Problem requirements
Of all the lines in the entries below, give again exactly those starting at the line containing "queso Cotija artesanal (626, 162)" and ending at the line containing "Términos y Condiciones (549, 2291)", both ends included, and no others.

Records provided
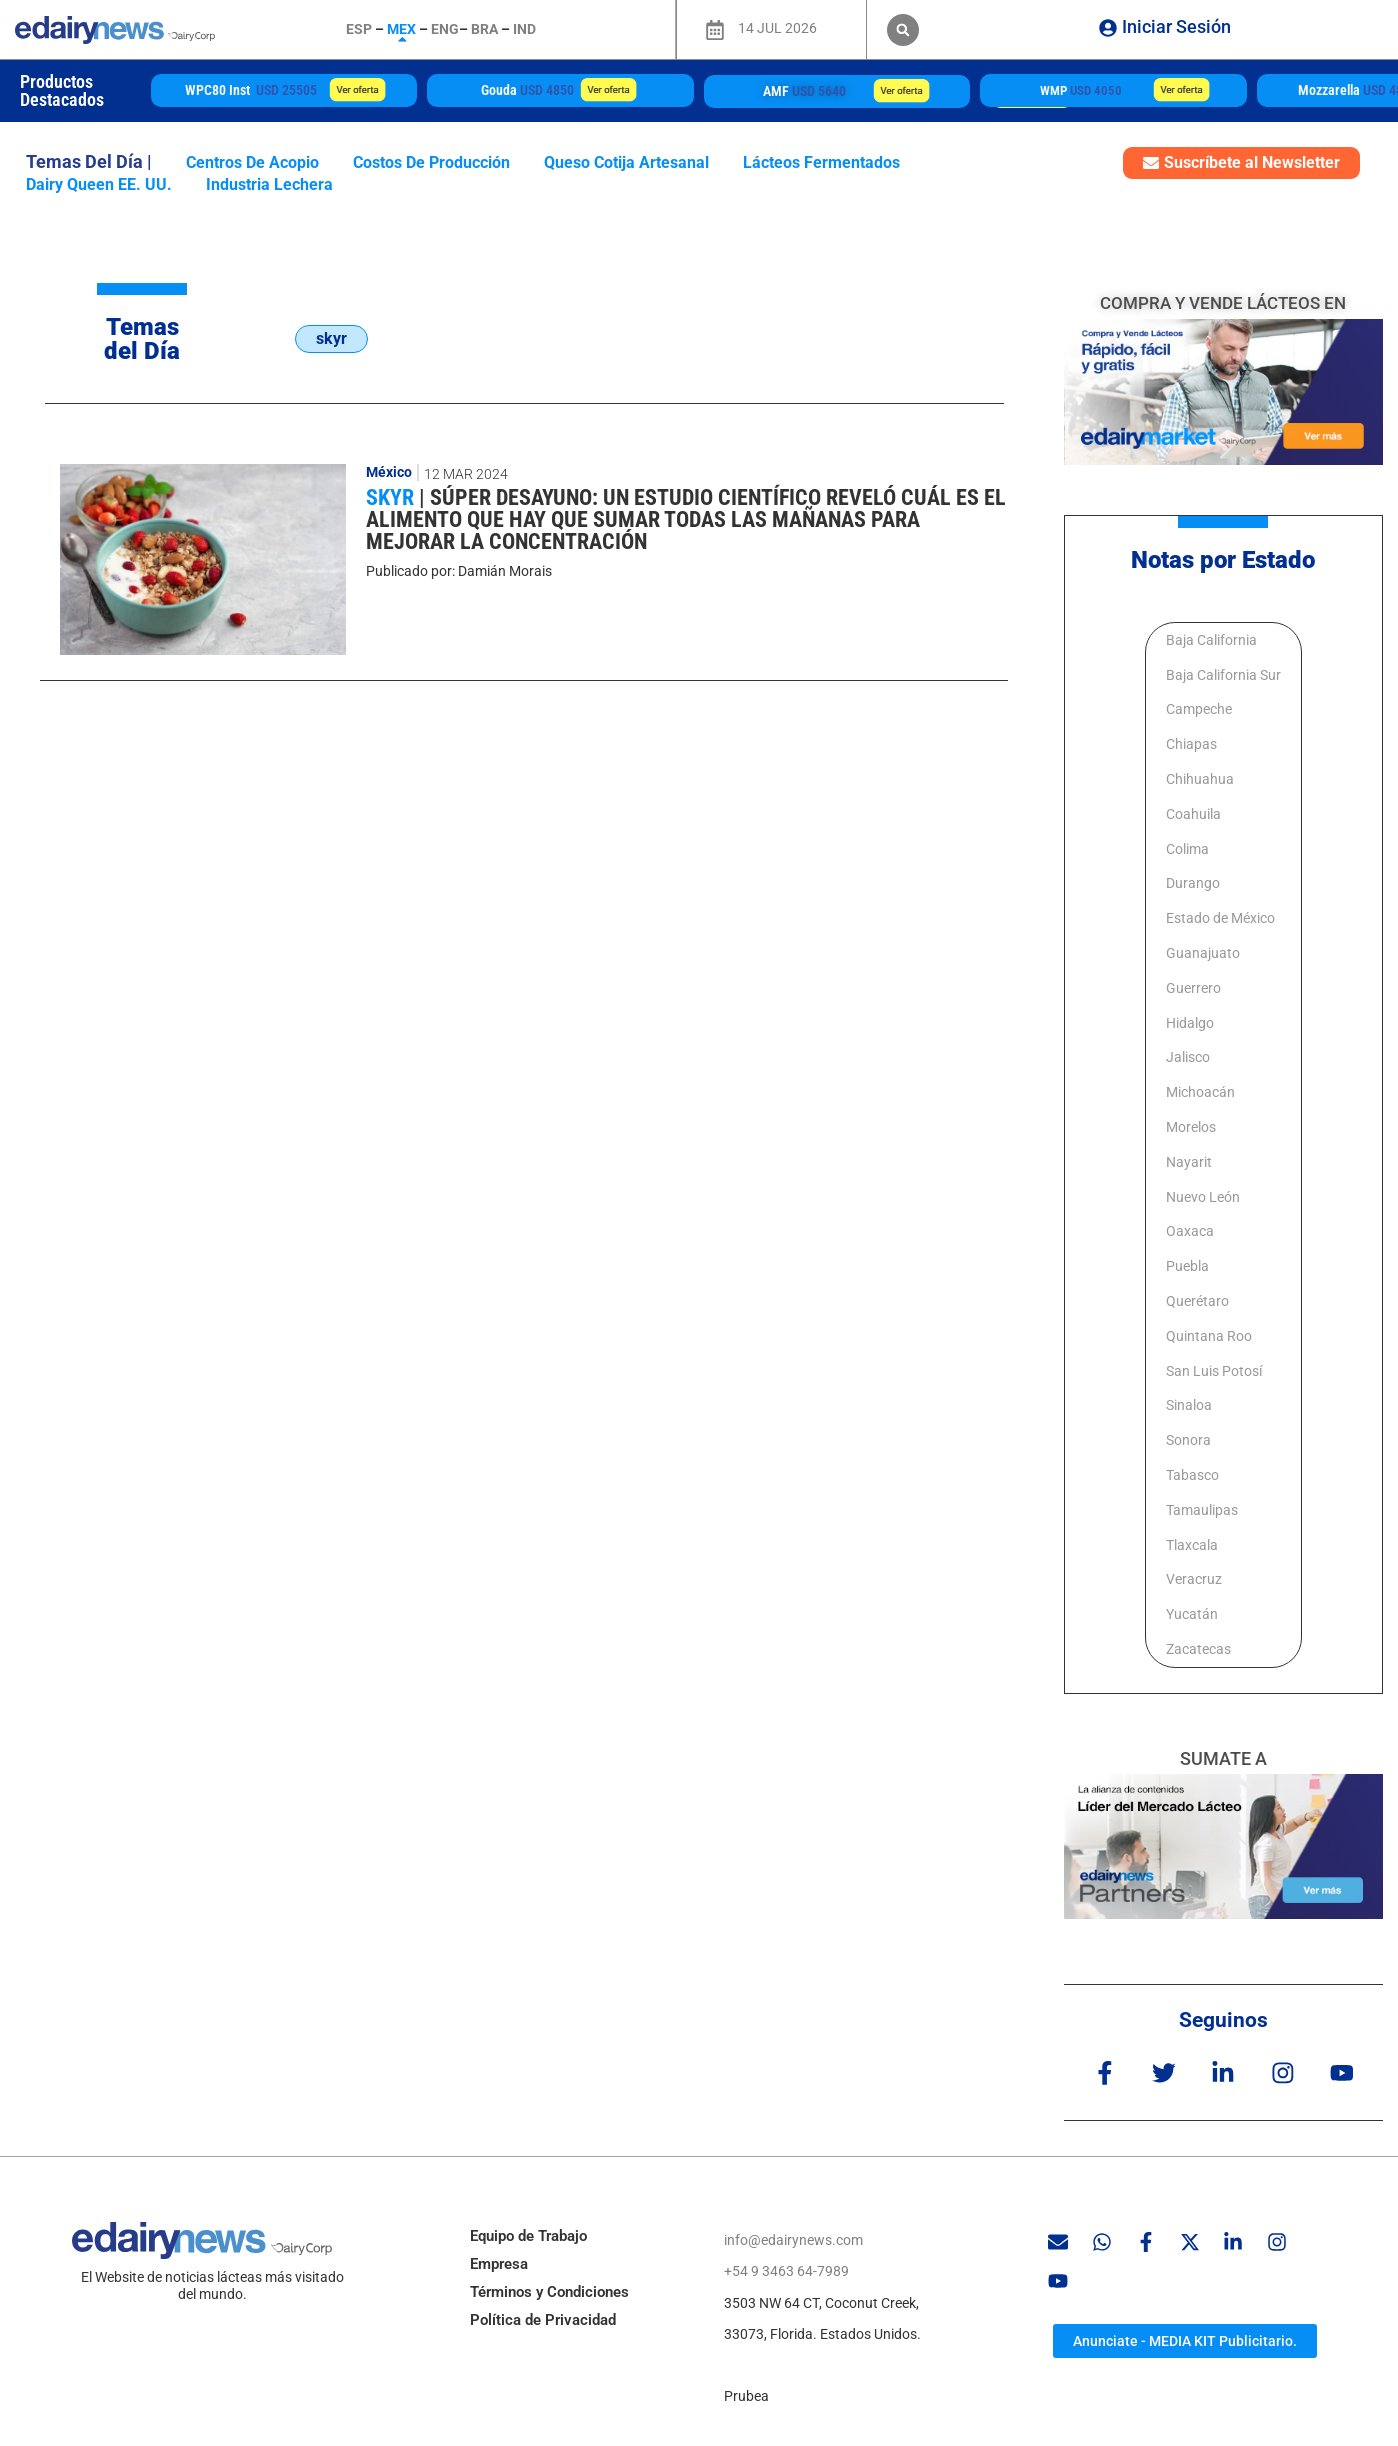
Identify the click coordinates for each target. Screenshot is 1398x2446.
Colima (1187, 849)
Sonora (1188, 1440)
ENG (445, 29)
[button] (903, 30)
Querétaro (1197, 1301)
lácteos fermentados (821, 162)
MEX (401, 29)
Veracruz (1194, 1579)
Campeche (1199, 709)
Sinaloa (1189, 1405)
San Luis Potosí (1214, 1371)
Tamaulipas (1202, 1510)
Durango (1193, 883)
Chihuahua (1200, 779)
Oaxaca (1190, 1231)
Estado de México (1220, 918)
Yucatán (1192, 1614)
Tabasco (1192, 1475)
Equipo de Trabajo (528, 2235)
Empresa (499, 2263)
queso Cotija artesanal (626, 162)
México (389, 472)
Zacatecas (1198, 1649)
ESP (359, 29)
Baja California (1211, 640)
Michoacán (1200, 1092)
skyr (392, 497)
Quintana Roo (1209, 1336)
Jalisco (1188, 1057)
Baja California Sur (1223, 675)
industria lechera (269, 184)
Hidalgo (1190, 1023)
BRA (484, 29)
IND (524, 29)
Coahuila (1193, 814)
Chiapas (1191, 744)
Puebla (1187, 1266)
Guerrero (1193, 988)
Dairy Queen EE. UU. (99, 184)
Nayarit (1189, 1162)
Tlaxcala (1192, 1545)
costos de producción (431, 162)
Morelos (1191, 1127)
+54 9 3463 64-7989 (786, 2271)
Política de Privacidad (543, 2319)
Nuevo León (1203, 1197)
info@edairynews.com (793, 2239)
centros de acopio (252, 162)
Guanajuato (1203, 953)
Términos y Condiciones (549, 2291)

--

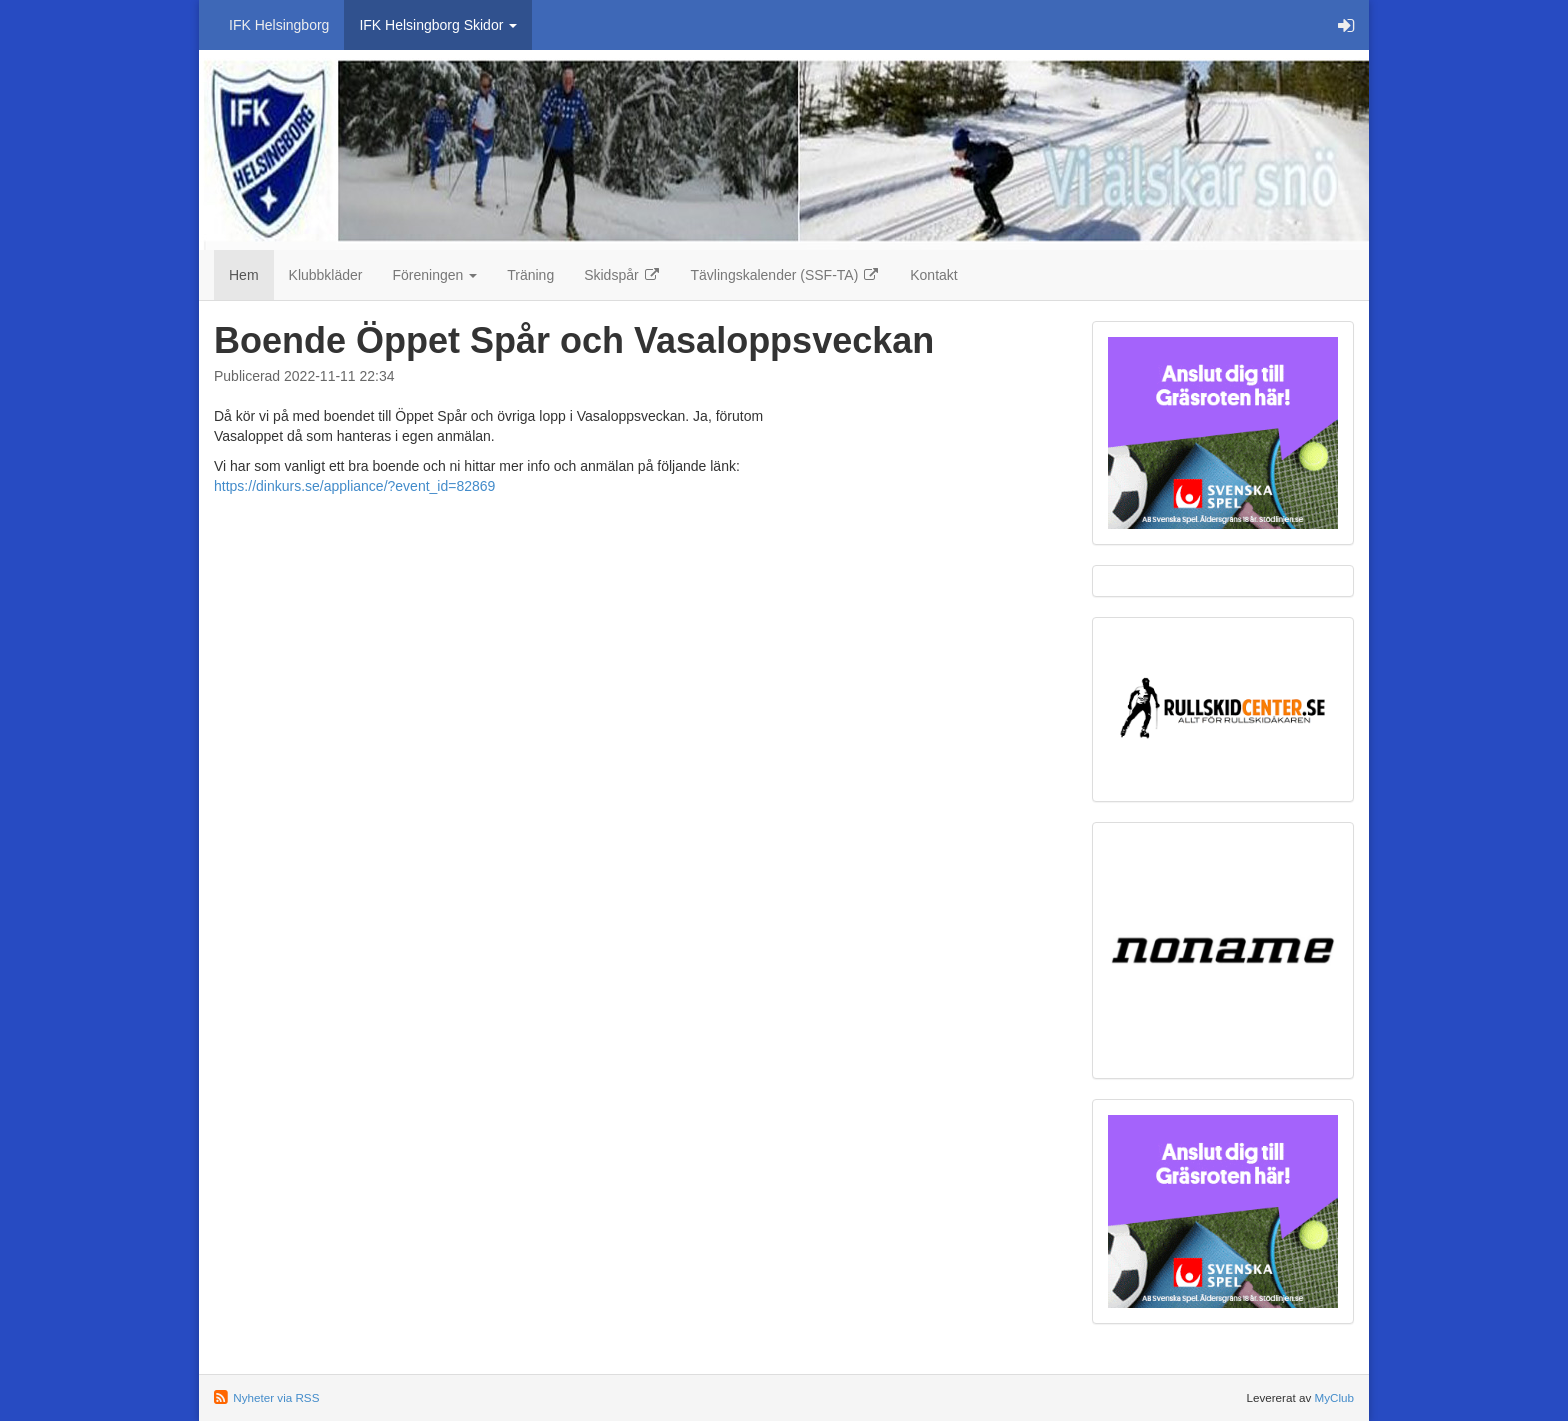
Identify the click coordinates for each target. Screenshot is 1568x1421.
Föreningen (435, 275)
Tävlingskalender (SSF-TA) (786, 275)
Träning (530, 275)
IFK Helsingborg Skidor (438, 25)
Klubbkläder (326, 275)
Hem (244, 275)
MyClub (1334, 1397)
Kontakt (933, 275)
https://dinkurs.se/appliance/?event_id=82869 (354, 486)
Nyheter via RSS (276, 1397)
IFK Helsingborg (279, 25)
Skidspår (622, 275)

Exercise output
queso Cotija artesanal (626, 162)
México (389, 472)
Zacatecas (1198, 1649)
ESP (359, 29)
Baja California (1211, 640)
Michoacán (1200, 1092)
skyr (392, 497)
Quintana Roo (1209, 1336)
Jalisco (1188, 1057)
Baja California Sur (1223, 675)
industria lechera (269, 184)
Hidalgo (1190, 1023)
BRA (484, 29)
IND (524, 29)
Coahuila (1193, 814)
Chiapas (1191, 744)
Puebla (1187, 1266)
Guerrero (1193, 988)
Dairy Queen EE. UU. (99, 184)
Nayarit (1189, 1162)
Tlaxcala (1192, 1545)
costos de producción (431, 162)
Morelos (1191, 1127)
+54 9 3463 64-7989 (786, 2271)
Política de Privacidad (543, 2319)
Nuevo León (1203, 1197)
info@edairynews.com (793, 2239)
centros de acopio (252, 162)
Guanajuato (1203, 953)
Términos y Condiciones (549, 2291)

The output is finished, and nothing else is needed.